Superior Court Judge Thomas A. Callahan, Jr. may have violated the judicial code of conduct by signing his wife’s petition for Democratic County Committee in Roseland.
Callahan signed a petition for his wife, Ann Marie Callahan, who is running on off the line on a slate of candidates backed by former Gov. Richard Codey. Her opponent, Maria Jorge, works for Essex County Executive Joseph DiVincenzo and has the endorsement of the Essex County Democratic organization.
Another judge, Louis Sceusi, is already facing an ethics complaint for signing his wife’s nominating petitions in a contested race for a county committee seat in Rockaway Township. The complaint, filed today with the New Jersey Supreme Court Advisory Committee on Judicial Conduct, alleges that Sceusi violated the state rules of judicial conduct by endorsing his wife.
Judges are prohibited from participating in any political activity, including publicly endorsing a candidate — even when the candidate is a spouse. Petitions for public and party office in New Jersey state that “we the undersigned, hereby certify… that we endorse the above-mentioned person as a candidate for election.” The endorsement is part of the language outlined in the statute.
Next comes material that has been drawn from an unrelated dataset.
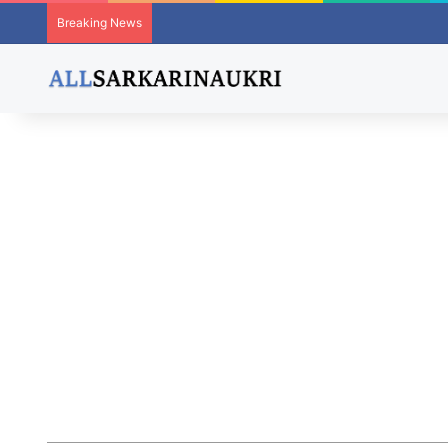
Breaking News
“A judge shall not publicly endorse a candidate for public office,” according to the rules governing the New Jersey judiciary.
Callahan was appointed to the bench by Gov. Chris Christie in 2016. He is a former Assistant Essex County prosecutor.
Unlike Ingrid Sceusi, whose petitions are being challenged for not having the enough valid signatures, there is no legal issue with Ann Marie Callahan’s petitions. She filed with twelve signatures – Essex County utilizes the same system as nineteen other counties, where county committee petitions require 5% of the votes cast in a party’s last Assembly primary – so she only need five.
A 1976 New Jersey Supreme Court ruling allowing judicial spouses to seek and hold public or party office also said that judges have “an implicit burden…to be vigilant in avoiding any appearance of impropriety concerning the political career of a spouse.” Judges are not permitted to attend political events, contribute to political campaigns, or even act as political advisors to a family member’s campaign.
In 1990, two state court judges were reprimanded for accompanying their spouses to Gov. Jim Florio’s inaugural ball, which was deemed a political event.
“Judges must make many sacrifices, sometimes most substantial, in order to maintain the public’s confidence in the judiciary,” the Supreme Court said in that decision. “We are certain that a judge who attends any political event damages the most valuable interests of the judiciary, damages the public’s confidence in the judiciary, damages the public’s confidence in its independence, and damages the public’s confidence in the judiciary’s total separation from politics.”